Neal Shusterman, November 6th 2007 by Simon & Schuster Children's Publishing, 335 pages.
Synopsis from Goodreads:
Connor, Risa, and Lev are running for their lives.
The Second Civil War was fought over reproductive rights. The
chilling resolution: Life is inviolable from the moment of conception
until age thirteen. Between the ages of thirteen and eighteen, however,
parents can have their child "unwound," whereby all of the child's
organs are transplanted into different donors, so life doesn't
technically end. Connor is too difficult for his parents to control.
Risa, a ward of the state is not enough to be kept alive. And Lev is a
tithe, a child conceived and raised to be unwound. Together, they may
have a chance to escape and to survive.
This book was recommended to my son by the local librarian. She was raving about it, so thought I'd read it too and was glad that I did. Right from the start, the book had me hooked - the premise is so horrible, yet I was interested to see what would come of it all.
This is the story of three teens, Connor, Risa, and Lev, told largely from alternating points of view. They live in a dystopian future, where life is sacred, except that from the ages of 13-18, your parents can have you unwound. These unwound children are used as organ and body part transplants and the whole thing is justified by saying that they are not actually dead, that they live on.
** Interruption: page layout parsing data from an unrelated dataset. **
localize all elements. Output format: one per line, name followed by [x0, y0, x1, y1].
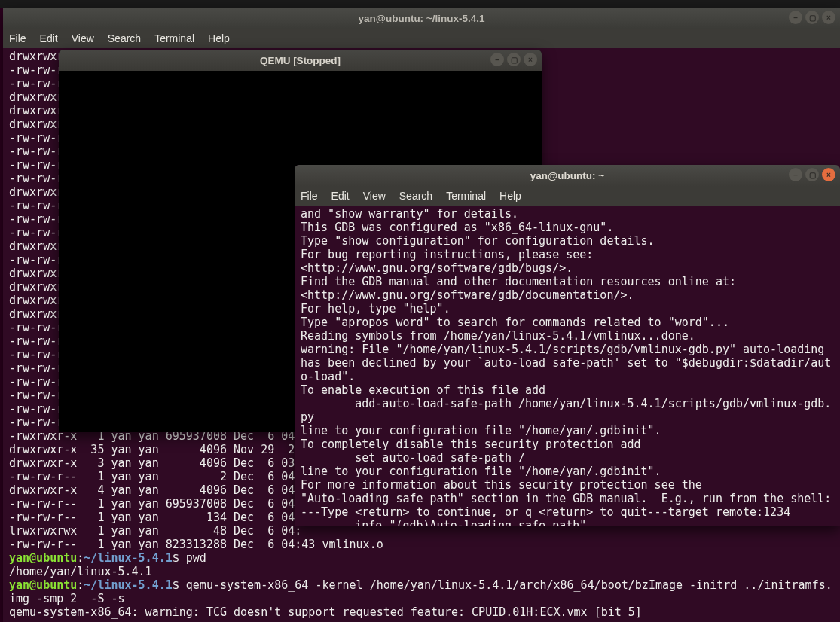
menu-edit[interactable]: Edit	[331, 190, 350, 202]
menu-file[interactable]: File	[9, 32, 26, 44]
minimize-icon[interactable]: –	[789, 168, 802, 181]
close-icon[interactable]: ×	[524, 53, 537, 66]
close-icon[interactable]: ×	[822, 168, 835, 181]
gdb-terminal-title: yan@ubuntu: ~	[530, 170, 604, 181]
maximize-icon[interactable]: ▢	[805, 11, 819, 24]
menu-edit[interactable]: Edit	[40, 32, 58, 44]
menu-search[interactable]: Search	[108, 32, 141, 44]
maximize-icon[interactable]: ▢	[805, 168, 819, 181]
gdb-terminal-titlebar[interactable]: yan@ubuntu: ~ – ▢ ×	[295, 165, 840, 186]
minimize-icon[interactable]: –	[490, 53, 504, 66]
maximize-icon[interactable]: ▢	[507, 53, 521, 66]
gdb-terminal-output[interactable]: and "show warranty" for details. This GD…	[295, 206, 840, 526]
main-terminal-menubar[interactable]: File Edit View Search Terminal Help	[3, 29, 840, 48]
qemu-titlebar[interactable]: QEMU [Stopped] – ▢ ×	[59, 50, 542, 71]
qemu-title: QEMU [Stopped]	[260, 55, 341, 66]
menu-view[interactable]: View	[363, 190, 386, 202]
gdb-terminal-menubar[interactable]: File Edit View Search Terminal Help	[295, 186, 840, 206]
menu-view[interactable]: View	[72, 32, 94, 44]
menu-help[interactable]: Help	[499, 190, 521, 202]
desktop-topbar	[0, 0, 840, 8]
main-terminal-title: yan@ubuntu: ~/linux-5.4.1	[358, 13, 484, 24]
menu-terminal[interactable]: Terminal	[446, 190, 486, 202]
menu-help[interactable]: Help	[208, 32, 230, 44]
menu-terminal[interactable]: Terminal	[154, 32, 194, 44]
menu-file[interactable]: File	[301, 190, 318, 202]
close-icon[interactable]: ×	[822, 11, 835, 24]
menu-search[interactable]: Search	[399, 190, 432, 202]
gdb-terminal-window[interactable]: yan@ubuntu: ~ – ▢ × File Edit View Searc…	[295, 165, 840, 526]
main-terminal-titlebar[interactable]: yan@ubuntu: ~/linux-5.4.1 – ▢ ×	[3, 8, 840, 29]
minimize-icon[interactable]: –	[789, 11, 802, 24]
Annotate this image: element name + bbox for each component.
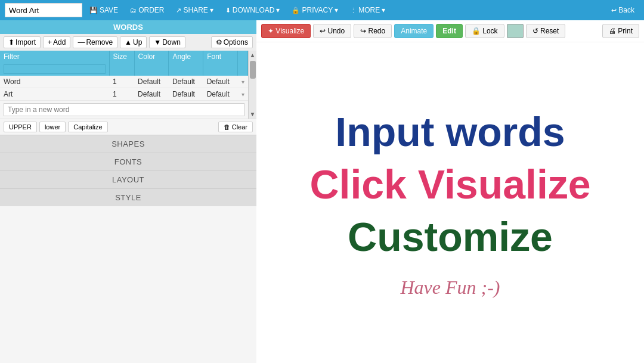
scroll-thumb[interactable]: [250, 61, 256, 79]
angle-filter-cell: [169, 63, 203, 76]
more-button[interactable]: ⋮ MORE ▾: [345, 4, 390, 16]
undo-icon: ↩: [320, 27, 326, 35]
clear-button[interactable]: 🗑 Clear: [218, 122, 253, 132]
canvas-content: Input words Click Visualize Customize Ha…: [309, 106, 590, 300]
col-actions: [238, 51, 248, 63]
add-icon: +: [48, 38, 52, 46]
visualize-button[interactable]: ✦ Visualize: [261, 24, 311, 38]
col-color: Color: [134, 51, 169, 63]
redo-icon: ↪: [360, 27, 366, 35]
word-cell: Art: [0, 88, 109, 101]
back-icon: ↩: [611, 7, 617, 14]
import-button[interactable]: ⬆ Import: [4, 36, 41, 48]
fonts-section[interactable]: FONTS: [0, 153, 256, 170]
size-cell: 1: [109, 88, 134, 101]
topbar: 💾 SAVE 🗂 ORDER ↗ SHARE ▾ ⬇ DOWNLOAD ▾ 🔒 …: [0, 0, 644, 20]
action-toolbar: ✦ Visualize ↩ Undo ↪ Redo Animate Edit 🔒…: [256, 20, 644, 42]
more-icon: ⋮: [350, 7, 357, 14]
color-cell: Default: [134, 76, 169, 88]
row-arrow-cell: ▾: [238, 88, 248, 101]
visualize-icon: ✦: [268, 27, 274, 35]
title-input[interactable]: [5, 3, 82, 17]
word-cell: Word: [0, 76, 109, 88]
lock-button[interactable]: 🔒 Lock: [465, 24, 504, 38]
down-button[interactable]: ▼ Down: [149, 36, 185, 48]
share-button[interactable]: ↗ SHARE ▾: [171, 4, 218, 16]
words-table-area: Filter Size Color Angle Font: [0, 51, 256, 119]
options-icon: ⚙: [216, 38, 222, 46]
angle-cell: Default: [169, 76, 203, 88]
words-table: Filter Size Color Angle Font: [0, 51, 248, 101]
add-button[interactable]: + Add: [43, 36, 70, 48]
main-layout: WORDS ⬆ Import + Add — Remove ▲ Up ▼ Dow…: [0, 20, 644, 363]
scroll-down-arrow[interactable]: ▼: [250, 111, 256, 117]
down-icon: ▼: [154, 38, 161, 46]
size-filter-cell: [109, 63, 134, 76]
print-icon: 🖨: [609, 27, 616, 35]
animate-button[interactable]: Animate: [394, 24, 434, 38]
angle-cell: Default: [169, 88, 203, 101]
remove-button[interactable]: — Remove: [73, 36, 117, 48]
filter-input[interactable]: [4, 64, 106, 74]
color-cell: Default: [134, 88, 169, 101]
up-button[interactable]: ▲ Up: [120, 36, 147, 48]
filter-input-cell[interactable]: [0, 63, 109, 76]
left-panel: WORDS ⬆ Import + Add — Remove ▲ Up ▼ Dow…: [0, 20, 256, 363]
right-panel: ✦ Visualize ↩ Undo ↪ Redo Animate Edit 🔒…: [256, 20, 644, 363]
download-icon: ⬇: [225, 7, 231, 14]
privacy-icon: 🔒: [292, 7, 300, 14]
options-button[interactable]: ⚙ Options: [211, 36, 253, 48]
canvas-area: Input words Click Visualize Customize Ha…: [256, 42, 644, 363]
words-header: WORDS: [0, 20, 256, 34]
column-headers: Filter Size Color Angle Font: [0, 51, 248, 63]
font-cell: Default: [203, 76, 238, 88]
words-table-main: Filter Size Color Angle Font: [0, 51, 248, 119]
col-font: Font: [203, 51, 238, 63]
up-icon: ▲: [125, 38, 132, 46]
canvas-line3: Customize: [309, 210, 590, 263]
col-angle: Angle: [169, 51, 203, 63]
lock-icon: 🔒: [472, 27, 481, 35]
size-cell: 1: [109, 76, 134, 88]
lower-button[interactable]: lower: [39, 122, 66, 132]
import-icon: ⬆: [8, 38, 14, 46]
upper-button[interactable]: UPPER: [4, 122, 37, 132]
save-icon: 💾: [89, 7, 98, 14]
color-swatch[interactable]: [507, 24, 524, 38]
style-section[interactable]: STYLE: [0, 188, 256, 206]
layout-section[interactable]: LAYOUT: [0, 170, 256, 188]
undo-button[interactable]: ↩ Undo: [313, 24, 351, 38]
shapes-section[interactable]: SHAPES: [0, 135, 256, 153]
redo-button[interactable]: ↪ Redo: [354, 24, 392, 38]
color-filter-cell: [134, 63, 169, 76]
back-button[interactable]: ↩ Back: [606, 4, 639, 16]
save-button[interactable]: 💾 SAVE: [85, 4, 123, 16]
canvas-line2: Click Visualize: [309, 158, 590, 210]
table-row[interactable]: Word 1 Default Default Default ▾: [0, 76, 248, 88]
words-tbody: Word 1 Default Default Default ▾ Art 1 D…: [0, 76, 248, 101]
canvas-line4: Have Fun ;-): [309, 275, 590, 300]
words-toolbar: ⬆ Import + Add — Remove ▲ Up ▼ Down ⚙ Op…: [0, 34, 256, 51]
row-arrow-cell: ▾: [238, 76, 248, 88]
new-word-row: [0, 101, 248, 119]
share-icon: ↗: [176, 7, 181, 14]
col-size: Size: [109, 51, 134, 63]
reset-icon: ↺: [532, 27, 538, 35]
print-button[interactable]: 🖨 Print: [602, 24, 639, 38]
table-row[interactable]: Art 1 Default Default Default ▾: [0, 88, 248, 101]
edit-button[interactable]: Edit: [436, 24, 463, 38]
filter-row: [0, 63, 248, 76]
case-toolbar: UPPER lower Capitalize 🗑 Clear: [0, 119, 256, 135]
remove-icon: —: [78, 38, 85, 46]
privacy-button[interactable]: 🔒 PRIVACY ▾: [287, 4, 343, 16]
words-table-wrap: Filter Size Color Angle Font: [0, 51, 248, 119]
new-word-input[interactable]: [4, 103, 244, 116]
clear-icon: 🗑: [224, 123, 230, 131]
order-button[interactable]: 🗂 ORDER: [125, 4, 169, 16]
order-icon: 🗂: [130, 7, 137, 14]
download-button[interactable]: ⬇ DOWNLOAD ▾: [221, 4, 285, 16]
reset-button[interactable]: ↺ Reset: [526, 24, 566, 38]
capitalize-button[interactable]: Capitalize: [68, 122, 107, 132]
scroll-up-arrow[interactable]: ▲: [250, 52, 256, 58]
canvas-line1: Input words: [309, 106, 590, 158]
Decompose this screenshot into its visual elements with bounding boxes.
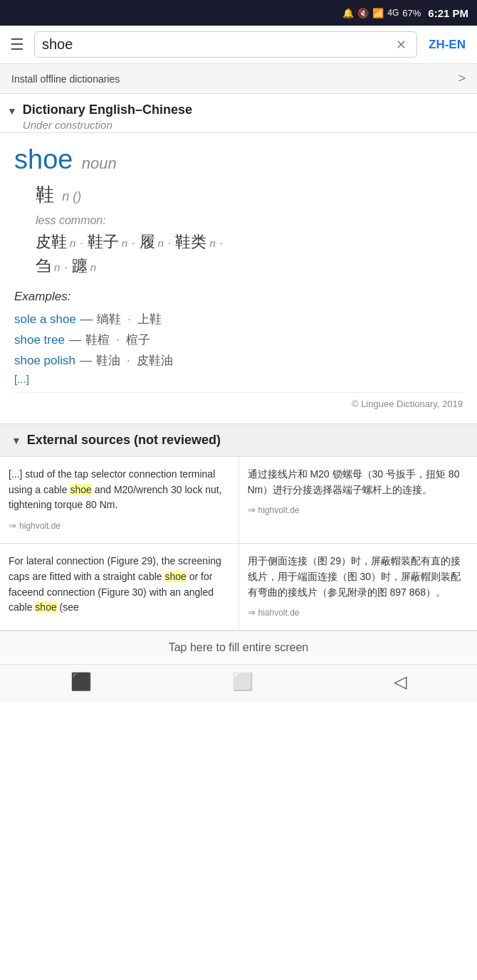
pos-1: n (70, 237, 75, 249)
ext-card-2-left: For lateral connection (Figure 29), the … (0, 544, 239, 630)
ext-text-1-right: 通过接线片和 M20 锁螺母（30 号扳手，扭矩 80 Nm）进行分接选择器端子… (248, 468, 460, 495)
ext-highlight-shoe-1: shoe (70, 484, 91, 495)
ext-text-2-left-3: (see (57, 601, 79, 613)
pos-6: n (90, 261, 96, 273)
recent-apps-button[interactable]: ⬛ (70, 672, 92, 692)
word-entry: shoe noun 鞋 n () less common: 皮鞋 n · 鞋子 … (14, 144, 463, 277)
examples-label: Examples: (14, 290, 463, 304)
translation-3: 履 (140, 231, 155, 253)
install-banner[interactable]: Install offline dictionaries > (0, 64, 477, 94)
alarm-icon: 🔔 (342, 8, 354, 19)
ext-highlight-shoe-2b: shoe (35, 601, 56, 613)
back-button[interactable]: ◁ (394, 672, 407, 692)
pos-2: n (122, 237, 127, 249)
collapse-triangle-icon[interactable]: ▼ (7, 105, 17, 117)
less-common-translations: 皮鞋 n · 鞋子 n · 履 n · 鞋类 n · (36, 231, 463, 253)
examples-section: Examples: sole a shoe — 绱鞋 · 上鞋 shoe tre… (14, 290, 463, 385)
dictionary-title: Dictionary English–Chinese (23, 102, 192, 117)
source-link-2-right[interactable]: ⇒ hiahvolt.de (248, 606, 469, 620)
language-toggle[interactable]: ZH-EN (424, 35, 470, 55)
external-card-2: For lateral connection (Figure 29), the … (0, 544, 477, 631)
example-row-3: shoe polish — 鞋油 · 皮鞋油 (14, 352, 463, 369)
source-arrow-icon-2r: ⇒ (248, 606, 256, 620)
bottom-nav: ⬛ ⬜ ◁ (0, 664, 477, 703)
translation-5: 刍 (36, 255, 51, 277)
battery-icon: 67% (402, 8, 421, 19)
example-row-1: sole a shoe — 绱鞋 · 上鞋 (14, 311, 463, 327)
primary-chinese: 鞋 (36, 184, 54, 205)
dictionary-subtitle: Under construction (23, 119, 192, 131)
clear-button[interactable]: ✕ (393, 37, 409, 53)
translation-6: 躔 (72, 255, 88, 277)
less-common-label: less common: (36, 214, 463, 227)
ext-card-1-left: [...] stud of the tap selector connectio… (0, 457, 239, 543)
mute-icon: 🔇 (357, 8, 369, 19)
primary-pos-tag: n () (62, 189, 81, 204)
external-sources-title: External sources (not reviewed) (27, 433, 221, 448)
search-box: ✕ (34, 31, 417, 58)
example-cn-1a: 绱鞋 (97, 311, 121, 327)
less-common-row-2: 刍 n · 躔 n (36, 255, 463, 277)
ext-highlight-shoe-2a: shoe (164, 571, 186, 582)
source-name-2-right: hiahvolt.de (258, 606, 300, 620)
source-link-1-left[interactable]: ⇒ highvolt.de (9, 519, 230, 533)
example-en-2[interactable]: shoe tree (14, 333, 65, 347)
wifi-icon: 📶 (372, 8, 384, 19)
search-input[interactable] (42, 36, 393, 53)
signal-icon: 4G (387, 8, 399, 18)
example-en-3[interactable]: shoe polish (14, 354, 75, 368)
translation-1: 皮鞋 (36, 231, 67, 253)
pos-4: n (209, 237, 215, 249)
home-button[interactable]: ⬜ (232, 672, 253, 692)
main-content: shoe noun 鞋 n () less common: 皮鞋 n · 鞋子 … (0, 133, 477, 423)
primary-translation: 鞋 n () (36, 182, 463, 207)
source-arrow-icon-1: ⇒ (9, 519, 16, 533)
source-link-1-right[interactable]: ⇒ highvolt.de (248, 503, 469, 517)
source-arrow-icon-1r: ⇒ (248, 503, 256, 517)
more-examples-link[interactable]: [...] (14, 373, 463, 385)
headword: shoe (14, 144, 73, 174)
part-of-speech: noun (82, 154, 117, 172)
pos-5: n (54, 261, 60, 273)
dash-1: — (80, 312, 93, 327)
pos-3: n (158, 237, 164, 249)
translation-2: 鞋子 (88, 231, 119, 253)
ext-card-1-right: 通过接线片和 M20 锁螺母（30 号扳手，扭矩 80 Nm）进行分接选择器端子… (239, 457, 478, 543)
dictionary-section-header[interactable]: ▼ Dictionary English–Chinese Under const… (0, 94, 477, 133)
install-text: Install offline dictionaries (11, 73, 120, 85)
translation-4: 鞋类 (175, 231, 206, 253)
install-arrow-icon: > (458, 71, 466, 86)
example-cn-2a: 鞋楦 (85, 332, 110, 348)
ext-text-2-right: 用于侧面连接（图 29）时，屏蔽帽装配有直的接线片，用于端面连接（图 30）时，… (248, 555, 461, 597)
fill-screen-banner[interactable]: Tap here to fill entire screen (0, 631, 477, 664)
dash-2: — (69, 333, 81, 347)
copyright: © Linguee Dictionary, 2019 (14, 392, 463, 412)
ext-card-2-right: 用于侧面连接（图 29）时，屏蔽帽装配有直的接线片，用于端面连接（图 30）时，… (239, 544, 478, 630)
example-cn-3a: 鞋油 (96, 352, 120, 369)
menu-button[interactable]: ☰ (7, 33, 27, 57)
ext-collapse-icon[interactable]: ▼ (11, 435, 21, 446)
source-name-1-right: highvolt.de (258, 504, 300, 517)
status-icons: 🔔 🔇 📶 4G 67% (342, 8, 421, 19)
top-bar: ☰ ✕ ZH-EN (0, 26, 477, 64)
external-sources-header[interactable]: ▼ External sources (not reviewed) (0, 423, 477, 457)
example-cn-1b: 上鞋 (137, 311, 162, 327)
example-row-2: shoe tree — 鞋楦 · 楦子 (14, 332, 463, 348)
example-cn-2b: 楦子 (126, 332, 150, 348)
example-cn-3b: 皮鞋油 (137, 352, 173, 369)
external-card-1: [...] stud of the tap selector connectio… (0, 457, 477, 544)
source-name-1-left: highvolt.de (19, 520, 61, 533)
example-en-1[interactable]: sole a shoe (14, 312, 76, 327)
time-display: 6:21 PM (428, 7, 468, 19)
dash-3: — (80, 354, 92, 368)
status-bar: 🔔 🔇 📶 4G 67% 6:21 PM (0, 0, 477, 26)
This is such a horrifying concept, but Shusterman makes it ring true - his writing is so compelling. He brings in real things that have already happened to lay the foundation for this future. For me, the end was especially chilling with its direct links to Nazi Germany.
I liked the diversity of the three main characters, Connor, Risa, and Lev. They are good foils for each other and show three typical kids from three separate walks of life and how they ended up in their current situations. I found that I really felt for each of this kids in their own way - I know kids like them, they are normal, make mistakes, and get along as best they can.
There is a bit of romance, and lots of adventure and tension. I think this book would really appeal to both boys and girls. I, personally, love books that explore big and interesting questions, and this one certainly does. I find myself thinking of this book at times - it is one that has stayed with me. I highly recommend this book an will look up the next one in the series the next chance I have.